Patterns of movement performed were anterior elevation - posterior depression of the hemiplegic side. Participants’ were positioned in side lying on the unaffected side, with both hips flexed to 100° and the knees flexed to 45°. Their neck was supported by a pillow and flexed to 30°. The therapist stood behind the participants facing the direction of pelvic movement of the subject. Therapist’s hands were placed on anterior iliac spine of the subject’s pelvis for anterior elevation or on the subject’s ischial tuberosity for posterior depression. Stretch was applied immediately and gently after the target muscles had been fully lengthened but before the subject started to move. Resistance was applied variably to obtain a smooth and coordinated movement. Assistance was provided if required by the participants. Specific and timed commands were given to obtain the desired movement. “Pull up” was used to facilitate pelvic anterior elevation, and “push down” and “sit into my hands” were used to facilitate pelvic posterior depression (Wang, 1994).
The elements of PNF such as positioning, manual contact, resistance and verbal commands were incorporated into the treatment. Techniques used in this study were rhythmic initiation, slow reversal, and agonistic reversals. The sequence was rhythmic initiation first for 10 min, then slow reversal for 10 min, and then agonistic reversals for an additional 10 min with 2 min of rest between each technique. A stopwatch was used to measure the time.

Procedure for group 2

Participants in group 2 received pelvic PNF along with trunk flexibility exercises, which consisted task-specific exercises of the upper and lower part of the trunk. The exercises were performed both in the supine and in sitting positions (Verheyden et al., 2009). It was performed for total of 30 min including 6 min of rest period in between as per the patients requirement, once in a day, 5 days per week for 4 weeks. Procedure followed for PNF was similar to group 1.
Intervention was given for 60 min per session 5 times per week for 4 weeks for both groups.

Outcome measures

The pre- and postintervention scores of Trunk Impairment Scale (TIS), Tinetti Performance Oriented Mobility Assessment (Tinetti-POMA), Balance Evaluation Systems Test (Mini-BESTest), Wisconsin Gait Scale (WGS) and Barthel Activities of Daily Living Index (BI) were evaluated for both groups.

Data analysis

Data was analysed using IBM SPSS Statistics ver. 21.0 (IBM Co., Armonk, NY, USA). Sample size was determined through power calculation based on previous studies fore core stabilization in stroke patients with an estimated effect size of 0.80 an overall sample of 16 participants (8 in each group) at 0.05 level of significance was estimated. However, 26 subjects were recruited to allow 10% dropout. Mean change score were calculated as the difference between post- and pretest scores and an independent t-test was used to test the difference in the changed scores between two groups. Paired t-test was used to analyze within group differences. A level of significance was set at 0.05.
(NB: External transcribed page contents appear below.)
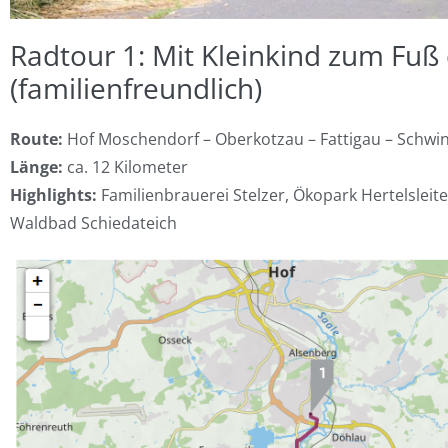
Radtour 1: Mit Kleinkind zum Fuß
(familienfreundlich)
Route:
Hof Moschendorf – Oberkotzau – Fattigau – Schwi
Länge:
ca. 12 Kilometer
Highlights:
Familienbrauerei Stelzer, Ökopark Hertelsleit
Waldbad Schiedateich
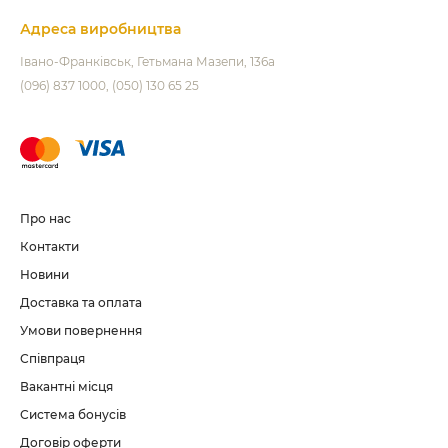
Адреса виробництва
Івано-Франківськ
Гетьмана Мазепи, 136а
(096) 837 1000
(050) 130 65 25
Про нас
Контакти
Новини
Доставка та оплата
Умови повернення
Співпраця
Вакантні місця
Система бонусів
Договір оферти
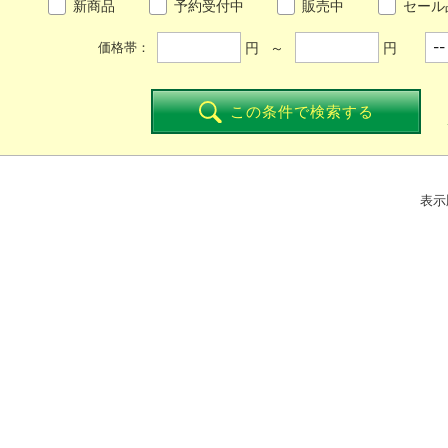
新商品
予約受付中
販売中
セール
円 ～
円
価格帯：
この条件で検索する
表示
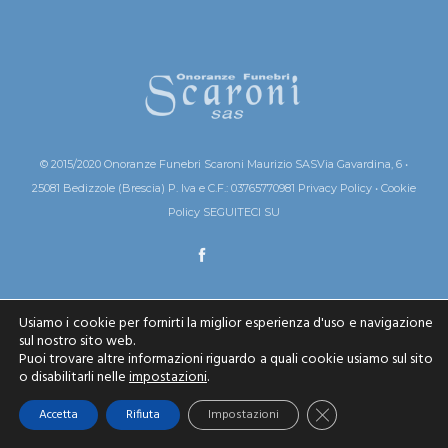
© 2015/2020 Onoranze Funebri Scaroni Maurizio SAS
Via Gavardina, 6 •
25081 Bedizzole (Brescia)
P. Iva e C.F.: 03765770981
Privacy Policy
•
Cookie
Policy
SEGUITECI SU
Usiamo i cookie per fornirti la miglior esperienza d'uso e navigazione
sul nostro sito web.
Puoi trovare altre informazioni riguardo a quali cookie usiamo sul sito
o disabilitarli nelle
impostazioni
.
Close GDPR Cookie 
Accetta
Rifiuta
Impostazioni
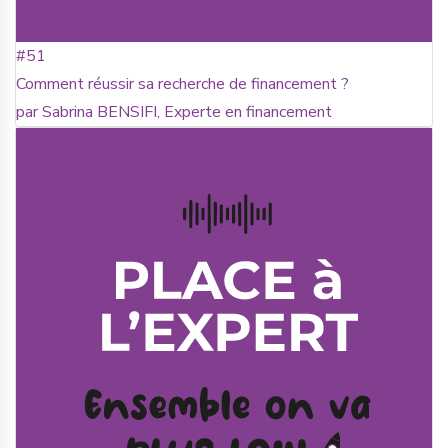
#51
Comment réussir sa recherche de financement ?
par Sabrina BENSIFI, Experte en financement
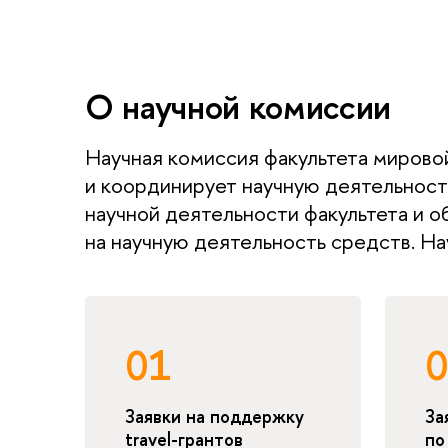
О научной комиссии
Научная комиссия факультета мирово
и координирует научную деятельность
научной деятельности факультета и 
на научную деятельность средств. Н
01
Заявки на поддержку
За
travel-грантов
по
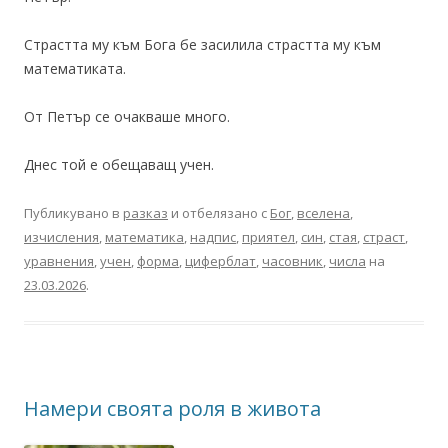
Страстта му към Бога бе засилила страстта му към
математиката.
От Петър се очакваше много.
Днес той е обещаващ учен.
Публикувано в
разказ
и отбелязано с
Бог
,
вселена
,
изчисления
,
математика
,
надпис
,
приятел
,
син
,
стая
,
страст
,
уравнения
,
учен
,
форма
,
циферблат
,
часовник
,
числа
на
23.03.2026
.
Намери своята роля в живота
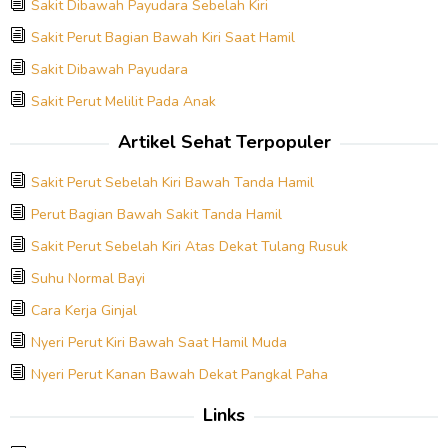
Sakit Dibawah Payudara Sebelah Kiri
Sakit Perut Bagian Bawah Kiri Saat Hamil
Sakit Dibawah Payudara
Sakit Perut Melilit Pada Anak
Artikel Sehat Terpopuler
Sakit Perut Sebelah Kiri Bawah Tanda Hamil
Perut Bagian Bawah Sakit Tanda Hamil
Sakit Perut Sebelah Kiri Atas Dekat Tulang Rusuk
Suhu Normal Bayi
Cara Kerja Ginjal
Nyeri Perut Kiri Bawah Saat Hamil Muda
Nyeri Perut Kanan Bawah Dekat Pangkal Paha
Links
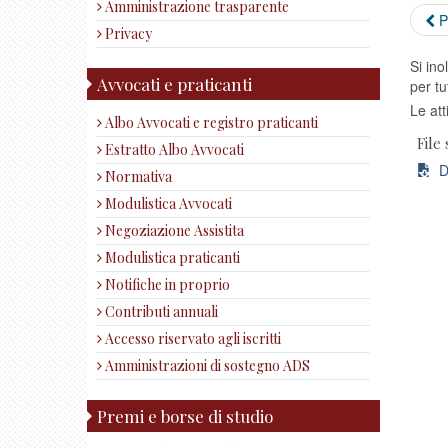
Amministrazione trasparente
P
Privacy
Si ino
Avvocati e praticanti
per tu
Le att
Albo Avvocati e registro praticanti
File 
Estratto Albo Avvocati
DG
Normativa
Modulistica Avvocati
Negoziazione Assistita
Modulistica praticanti
Notifiche in proprio
Contributi annuali
Accesso riservato agli iscritti
Amministrazioni di sostegno ADS
Premi e borse di studio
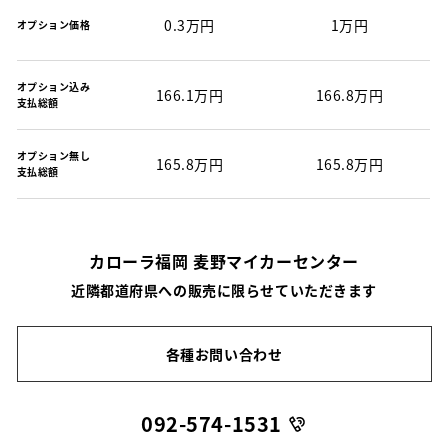
0.3万円
1万円
オプション価格
オプション込み
166.1万円
166.8万円
支払総額
オプション無し
165.8万円
165.8万円
支払総額
カローラ福岡 麦野マイカーセンター
近隣都道府県への販売に限らせていただきます
各種お問い合わせ
092-574-1531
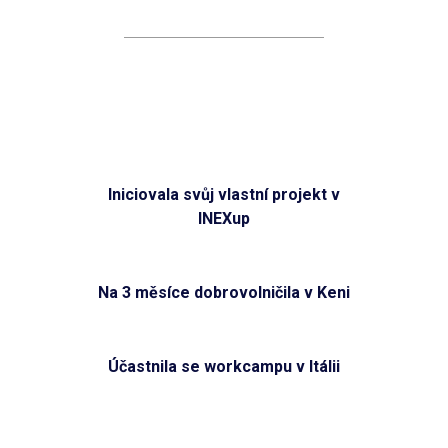
Iniciovala svůj vlastní projekt v
INEXup
Na 3 měsíce dobrovolničila v Keni
Účastnila se workcampu v Itálii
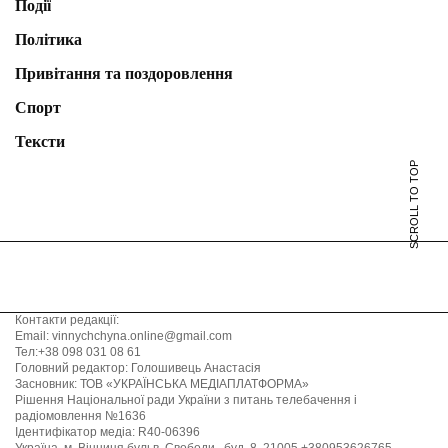
Події
Політика
Привітання та поздоровлення
Спорт
Тексти
SCROLL TO TOP
Контакти редакції:
Email: vinnychchyna.online@gmail.com
Тел:+38 098 031 08 61
Головний редактор: Голошивець Анастасія
Засновник: ТОВ «УКРАЇНСЬКА МЕДІАПЛАТФОРМА»
Рішення Національної ради України з питань телебачення і
радіомовлення №1636
Ідентифікатор медіа: R40-06396
Україна, м. Вінниця бульв. Свободи , буд. 8, 21005 +380953626765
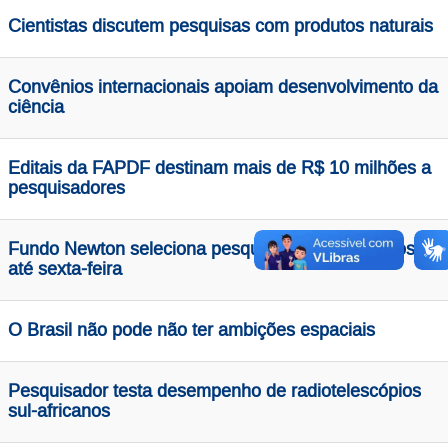
Cientistas discutem pesquisas com produtos naturais
Convênios internacionais apoiam desenvolvimento da
ciência
Editais da FAPDF destinam mais de R$ 10 milhões a
pesquisadores
Fundo Newton seleciona pesquisadores brasileiros
até sexta-feira
O Brasil não pode não ter ambições espaciais
Pesquisador testa desempenho de radiotelescópios
sul-africanos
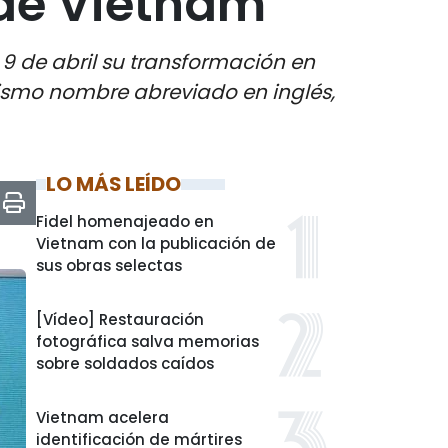
 de Vietnam
9 de abril su transformación en
ismo nombre abreviado en inglés,
LO MÁS LEÍDO
Fidel homenajeado en
Vietnam con la publicación de
sus obras selectas
[Vídeo] Restauración
fotográfica salva memorias
sobre soldados caídos
Vietnam acelera
identificación de mártires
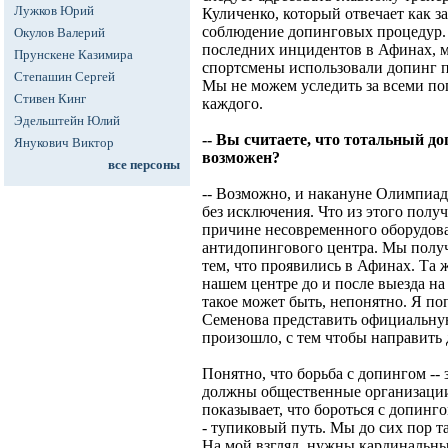
Лужков Юрий
Куличенко, который отвечает как за
соблюдение допинговых процедур. 
Окулов Валерий
последних инцидентов в Афинах, м
Прунскене Казимира
спортсмены использовали допинг пр
Степашин Сергей
Мы не можем уследить за всеми по
Стивен Кинг
каждого.
Эдельштейн Юлий
-- Вы считаете, что тотальный д
Янукович Виктор
возможен?
все персоны
-- Возможно, и накануне Олимпиад
без исключения. Что из этого полу
причине несовременного оборудова
антидопингового центра. Мы получ
тем, что проявились в Афинах. Та 
нашем центре до и после выезда н
такое может быть, непонятно. Я п
Семенова представить официальну
произошло, с тем чтобы направит
Понятно, что борьба с допингом -- 
должны общественные организации
показывает, что бороться с допинг
- тупиковый путь. Мы до сих пор та
На мой взгляд, нужны кардинальны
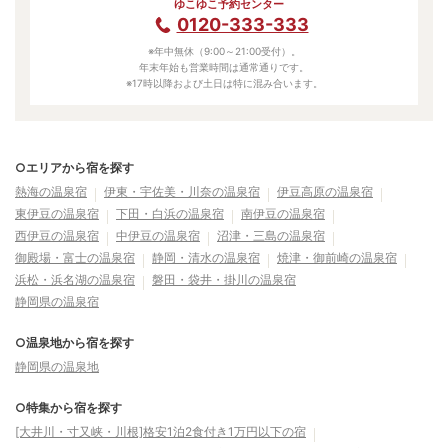
ゆこゆこ予約センター
0120-333-333
※年中無休（9:00～21:00受付）。
年末年始も営業時間は通常通りです。
※17時以降および土日は特に混み合います。
○エリアから宿を探す
熱海の温泉宿
伊東・宇佐美・川奈の温泉宿
伊豆高原の温泉宿
東伊豆の温泉宿
下田・白浜の温泉宿
南伊豆の温泉宿
西伊豆の温泉宿
中伊豆の温泉宿
沼津・三島の温泉宿
御殿場・富士の温泉宿
静岡・清水の温泉宿
焼津・御前崎の温泉宿
浜松・浜名湖の温泉宿
磐田・袋井・掛川の温泉宿
静岡県の温泉宿
○温泉地から宿を探す
静岡県の温泉地
○特集から宿を探す
[大井川・寸又峡・川根]格安1泊2食付き1万円以下の宿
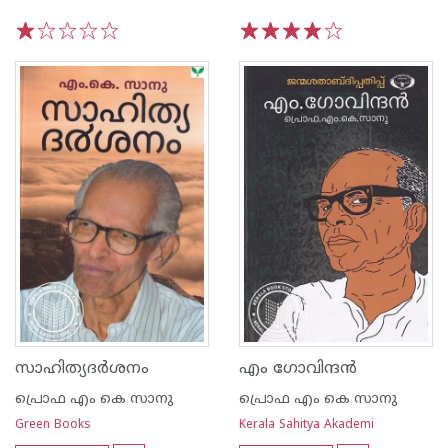
1
2
3
4
5
1
2
3
4
5
സാഹിത്യദര്‍ശനം
എം ഗോവിന്ദന്‍
പ്രൊഫ എം കെ സാനു
പ്രൊഫ എം കെ സാനു
Green Books
Kerala Sahitya Akademi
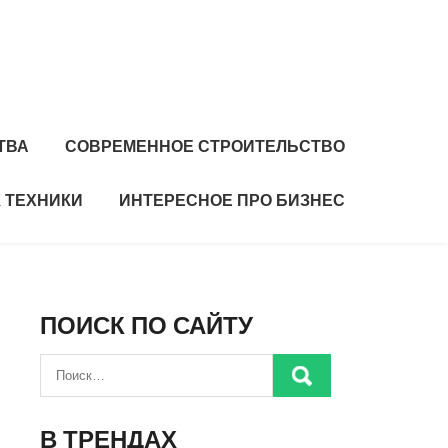
ТВА
СОВРЕМЕННОЕ СТРОИТЕЛЬСТВО
 ТЕХНИКИ
ИНТЕРЕСНОЕ ПРО БИЗНЕС
ПОИСК ПО САЙТУ
В ТРЕНДАХ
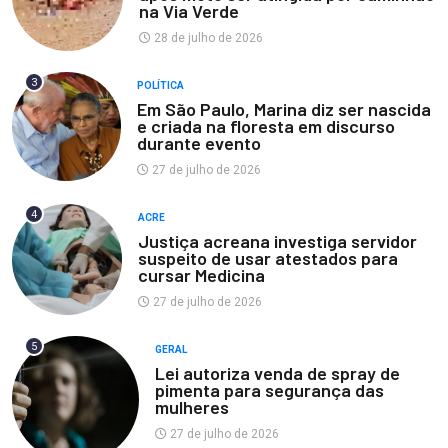
na Via Verde
28 de julho de 2026
3
POLÍTICA
Em São Paulo, Marina diz ser nascida
e criada na floresta em discurso
durante evento
27 de julho de 2026
4
ACRE
Justiça acreana investiga servidor
suspeito de usar atestados para
cursar Medicina
27 de julho de 2026
5
GERAL
Lei autoriza venda de spray de
pimenta para segurança das
mulheres
27 de julho de 2026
Demographic details of participants

Group 1 included 13 participants (male, 11; female, 2) with mean age 57±8.25 years; mean weight 66.9±6.04 kg; mean height 172.40±3.30 cm; chronicity of stroke 13.3±4.27 months, and MMSE scores of 26.30±1.70. Group 2 consisted of 10 participants (male, 9; female, 1) mean age 57.23±7.39 years; mean weight 71.30±9.23 kg; mean height 173.84±5.32 cm, chronicity of stroke 12.15±3.89 months, and MMSE score of 25.46± 1.45. Baseline comparison between groups is explained in Table 1.

Within group analysis

The pre- and postintervention scores of within group 1 showed significant improvements on TIS scores (t=−10.143, P=0.001); Tinetti-POMA scores (t=−16.915, P=0.001); Mini-BESTest scores (t=−18.403, P=0.001); WGS scores (t=−20.529, P= 0.001). The comparison of preintervention (14.0±1.96) and postintervention (14.7±2.09) scores of BI within group 1 showed significant difference (t=−3.32, P=0.006).
The comparison of preintervention (10.90±2.07) and postintervention (14.0±1.15) scores of TIS within group 2 showed statistically significant difference (P=0.001). The comparison of pre intervention (14.23±1.53) and postintervention (14.7±1.41) scores of Tinetti-POMA within group 2 showed statically significant difference (t=−4.16, P=0.002). The comparison of preintervention (10.6±1.34) and postintervention (14.7±1.41) scores of Mini-BESTest within group 2 showed significant difference (P=0.001). The comparison of pre intervention (26.10±2.32) and postintervention (22.01±2.47) scores of WGS within group 2 showed significant difference (P=0.001). The comparison of preintervention (14.4±1.95) and postintervention (15.1±2.13) scores of BI within group 2 showed significant difference (P= 0.025). The comparison between mean change in scores between groups 1 and 2 are depicted in Table 2.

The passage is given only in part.